VW, the world’s largest producer of fossil-powered vehicles (by revenue), has produced a graphic comparing its diesel offerings to its electric ones, showing how across several model lines, the electric models come out way ahead in terms of total cost savings.
The data in VW’s graphic comes from Auto Zeitung, a German car magazine. The magazine did a series of tests of diesel and electric SUVs from various manufacturers, picking the closest equivalents within each manufacturer and pitting them against each other in specs and total cost of ownership.
Then VW took this data and produced its own table, focusing on the vehicles produced by brands they own (VW, Skoda, and Audi – the magazine also tested a BMW and a Mercedes, with similar results). In all cases, the electric version not only starts at a lower price, but has significantly lower running costs, leading to total monthly costs as much as 50% higher for the diesel compared to the EV.
The graphic was shared by VW CEO Herbert Diess on LinkedIn, who said “it’s time to switch” to electric:
This data is from Germany, so it takes into account local purchase prices, German incentives (subsidy for EVs, dealer rebates for diesel versions), German energy costs (which are high, both for electric and diesel), insurance, tax, and so on. Auto Zeitung‘s data also took into account depreciation and maintenance costs, though those were left out of the VW table. The final cost per km and cost per month are identical to Auto Zeitung‘s data, despite these omissions from the table.
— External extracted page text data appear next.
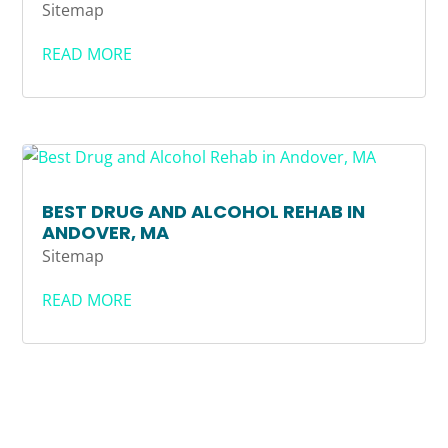
Sitemap
READ MORE
BEST DRUG AND ALCOHOL REHAB IN
ANDOVER, MA
Sitemap
READ MORE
Calculations will be different from place to place, but the general trend worldwide is that EVs are almost always cheaper to fuel and that end-user purchase prices are often comparable between similarly specced gas cars and their electric versions.
The most meaningful thing to note is that this table was publicized by VW CEO Herbert Diess, whose company produces as many cars as any company in the world (Toyota and VW have nearly identical unit sales). Over 96% of VW’s unit sales so far this year have been powered by fossil fuels. Despite that electric makes up such a small part of VW’s sales, Diess still chose to publicize that the vast majority of his company’s autos are overpriced compared to their closest electric competition. That’s quite a statement.
Electrek‘s take
One thing holding incumbent manufacturers back from pushing EVs is that most of their sales come from gas vehicles. Since a vast majority of their revenue comes from gas vehicles, they worry about losing those sales in service of a powertrain that represents a tiny sliver of their total business.
But that’s the thing – those sales are going somewhere regardless. If VW and other manufacturers don’t cannibalize their own sales, someone else will take them. When manufacturers don’t offer a compelling electric version of their vehicles, EV shoppers will simply go to another manufacturer –and that customer is just not going to come back once they taste the superior experience of owning an electric car.
Voltswagen seems to understand this. Even though it still sells a disappointingly high number of gas cars, all of which will continue polluting the air for years into the future, it does lead other incumbent manufacturers in EV investments and planned EV rollouts. And VW CEO Herbert Diess recently met with Tesla CEO Elon Musk to get VW’s upper management on board with EVs. Diess in particular deserves a lot of credit for his advocacy and vision here – though we could still hurry him on a little. VW is still not moving fast enough, but at least it’s not pulling a Toyota.
Diess is right when he says “it’s time to switch.” For many years, people have wondered when “price parity” would be achieved for electric vehicles, generally setting the date at some point in the future. But that date is already here. Auto Zeitung‘s numbers show that for similar vehicles, the EV is cheaper to own.
But the phrase “similar vehicles” does a lot of work in that sentence, because are they really all that similar? Electric cars are much more pleasant to drive and own than their gasoline counterparts, and the vast majority of electric car owners will tell you that the ownership experience is just so much better and that they aren’t interested in going back. And the calculus only gets better for EVs as each month passes and the world pivots more toward electrification.
So here we have vehicles with similar specs/options, but the EV has a lower starting price, lower ownership price, and a better experience. So what’s everyone waiting for? It’s time to switch.